In this case, with height set to auto, the image should retain it’s native aspect ratio. Also a picture should not pixelate unless its native resolution is less than the size it is displayed. so at 200px width, a picture of 100px would pixelate, but anything 200px or more would not.
If you want to force a uniform aspect ratio on a foreground image (which may or may not differ from its native aspect) without stretching or distorting you can use the object-fit css property. But note it does not have universal browser support yet.
In the instagram page the thumbnail images are in a square aspect, even if the original photo is not. I imagine that the images are cropped to square on the server-side as the thumbnails are created rather than by css on the client side.
The fake trick only really works with images that are within a reasonable size but where you have very large images like yours the trick fails as the image is too big (the answer is in my codepen as you have missed out some vital ingredients).

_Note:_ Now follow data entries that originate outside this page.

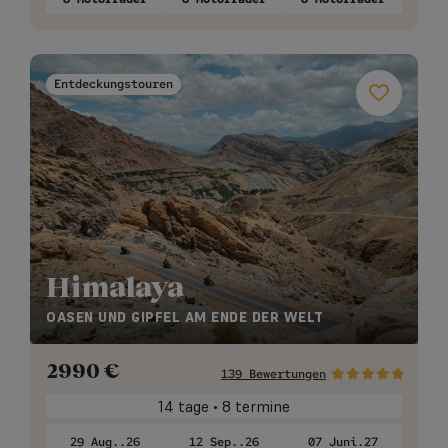
Entdeckungstouren
Himalaya
OASEN UND GIPFEL AM ENDE DER WELT
2990
€
139 Bewertungen
14 tage • 8 termine
29 Aug..26
12 Sep..26
07 Juni.27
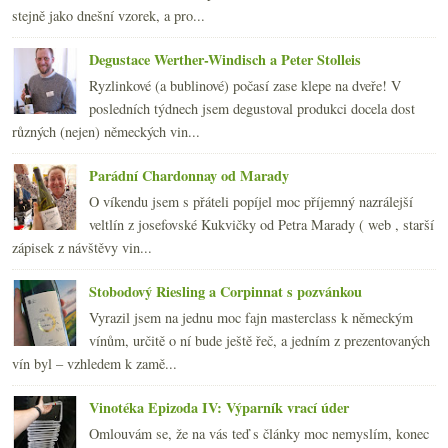
stejně jako dnešní vzorek, a pro...
Degustace Werther-Windisch a Peter Stolleis
Ryzlinkové (a bublinové) počasí zase klepe na dveře! V
posledních týdnech jsem degustoval produkci docela dost
různých (nejen) německých vin...
Parádní Chardonnay od Marady
O víkendu jsem s přáteli popíjel moc příjemný nazrálejší
veltlín z josefovské Kukvičky od Petra Marady ( web , starší
zápisek z návštěvy vin...
Stobodový Riesling a Corpinnat s pozvánkou
Vyrazil jsem na jednu moc fajn masterclass k německým
vínům, určitě o ní bude ještě řeč, a jedním z prezentovaných
vín byl – vzhledem k zamě...
Vinotéka Epizoda IV: Výparník vrací úder
Omlouvám se, že na vás teď s články moc nemyslím, konec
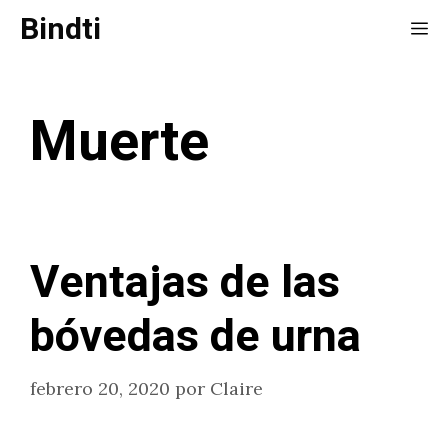
Saltar
Bindti
Me
al
contenido
Muerte
Ventajas de las
bóvedas de urna
febrero 20, 2020
por
Claire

If you know that the width will always be longer than the height then you can do it differently like this:
.squareframe {
width: 150px;
height: 150px;
position: relative;
overflow:hidden;
background:red
}
.squareframe img {
position:absolute;
top:50%;
left:50%;
height:100%;/* if width is greater than height then reverse height and width values*/
width:auto;
transform:translate(-50%, -50%);
}
what I was trying to say is that I am not copying pasting @PaulOB’s code, but grasp the logic and do it on my own so that my brain can adapt the concept. Did you get it now? It’s not that I didn’t look at all in his code.
Thanks for all your help. This is a very difficult concept. It is for the first time that after receiving so much of help I couldn’t successfully implement this.